Série pour cinéphiles
Cynique oui, corrosif par moments, néanmoins, la série n’est jamais méchante gratuitement. Au contraire, on sent que si Rogen et Goldberg ont connu leurs plus grands succès sur le petit écran, il y a un profond respect pour la salle obscure et ils sont avant tout des enfants du cinéma. Remick est une sorte d’anti-héros biberonné à la pellicule qui n’a aucune autre passion et qui prend trop soin de défendre ses artistes, souvent contre l’intérêt de tous, y compris d’eux-mêmes. Son collègue et ami Sal (Ike Barinholtz), la jeune et ambitieuse Quinn (Chase Sui Wonders) ou encore la chef du marketing Maya obsédée par la nouvelle génération (génialissime Kathryn Hahn), tous les protagonistes sont dévoués à leur boulot. The Studio met en lumière les décideurs, les faiseurs et toutes les « petites mains » qui les entourent. Une série qui crie que le blockbuster peut aussi être un art et que le cinéma est fait de gens qui se battent pour qu’il continue d’exister.

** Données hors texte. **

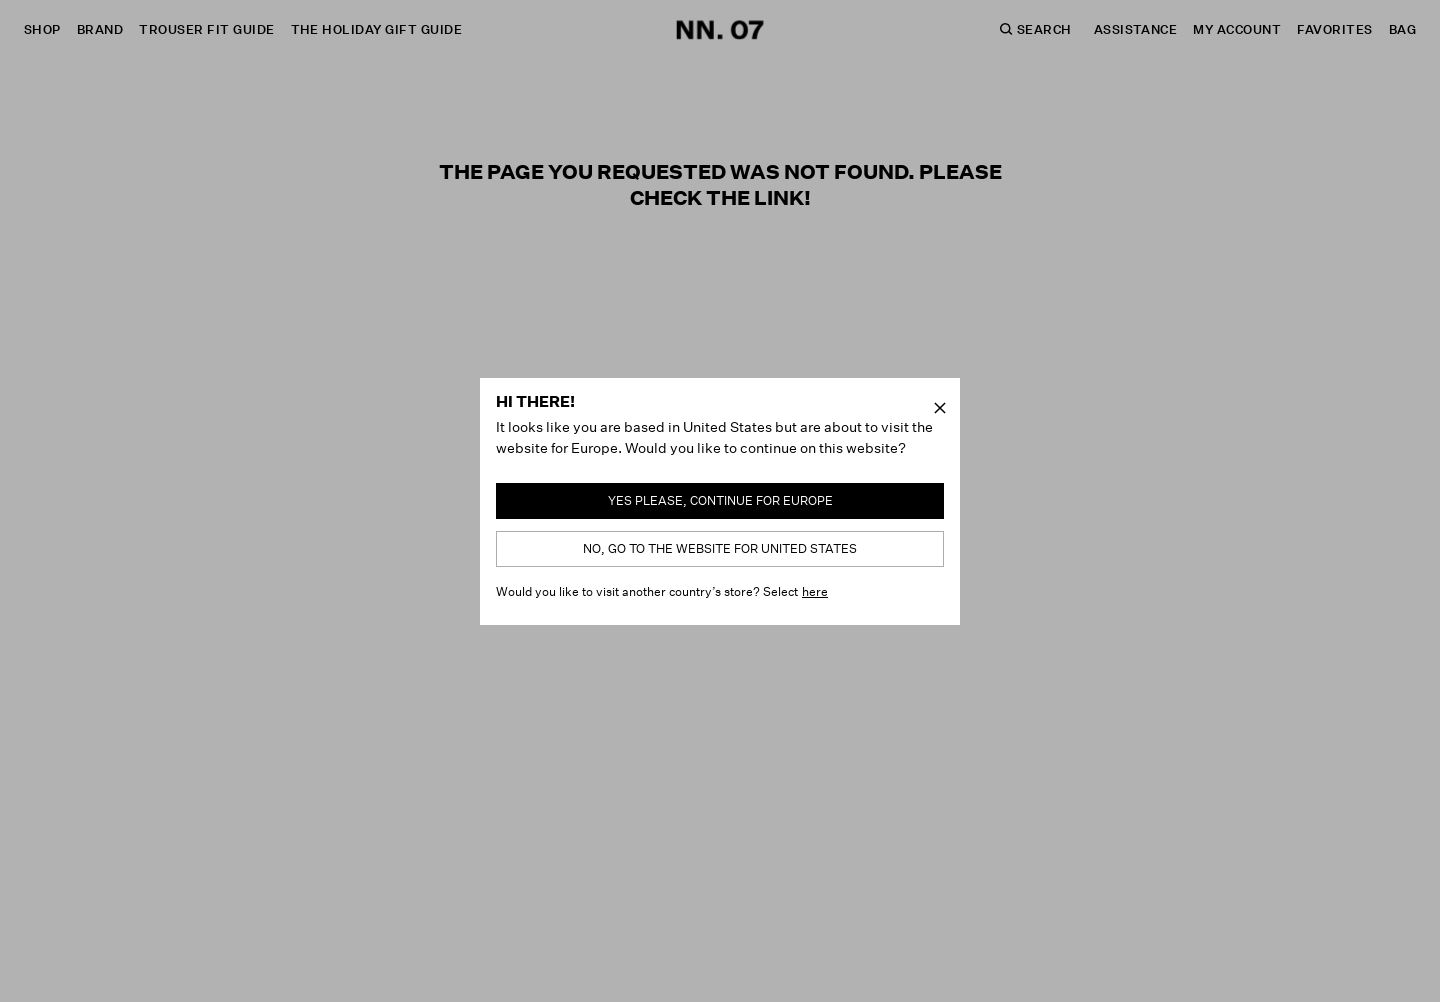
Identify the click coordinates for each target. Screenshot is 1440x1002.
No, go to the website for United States (720, 548)
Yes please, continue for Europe (720, 500)
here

Le terme est usé jusqu’à la moelle, mais The Studio est bien une « déclaration d’amour » au cinéma. Cela passe évidemment par une pluie de caméos réjouissants où réalisateurs et acteurs viennent jouer leur propre rôle avec juste ce qu’il convient d’esprit parodique, afin de correspondre parfaitement à l’image que l’on se ferait d’eux. D’autant que certains ont même droit à de vrais arcs narratifs.
Avec du recul, c’est peut-être le seul défaut objectif que l’on pourrait reprocher à The Studio, celui d’un certain entre-soi qui aura plus de mal à toucher un public qui manquerait de références. Certes, le show reste drôle et amusant par le grotesque de ses personnages et l’enchaînement catastrophique des situations, néanmoins, il assume s’adresser principalement aux cinéphiles.
Le show le plus show de tous les shows
Rogen et Goldberg se chargent de presque l’ensemble de la réalisation de la série en faisant le choix du moins de coupes possible. D’abord déroutante, la mise en scène trouve vite son intérêt dans l’énergie qu’elle provoque, transmettant bien la frénésie qui entoure les locaux d’un studio de production où tout le monde court et où on ne prend pas le temps d’écouter l’autre. Ce n’est pas un bureau, c’est un ring. Ce qui n’empêche pas de s’amuser derrière la caméra en jouant la mise en abyme, comme lorsque l’épisode 2 tourne autour d’un plan-séquence et qu’il est réalisé lui-même en intégralité en plan-séquence. Ou encore l’épisode sur le tournage d’un film « à la Chinatown » qui se transforme en film noir.
Et la série comique a beau crier « le cinéma est mort, vive le cinéma », elle n’oublie jamais ce qu’elle est, une série. The Studio respecte son médium en renouant avec l’esprit des shows au fil rouge discret dont les épisodes, de trente minutes chacun, peuvent presque se regarder dans le désordre. On est face à une production qui sait ce qu’elle fait de A à Z et qui le fait bien. Là où le nombre d’épisodes et la durée de ces derniers ont été sujets à débat sur de nombreux shows récents, cette première saison nous fait presque l’effet d’un trop peu tant on a pris plaisir au visionnage.
Bref 2, Adolescence et maintenant The Studio… En ce premier trimestre 2025, les créateurs ont pris les choses en main sur les plates-formes de streaming en nous offrant des séries qui nous rappellent combien elles peuvent être grandes, importantes, divertissantes, marquantes.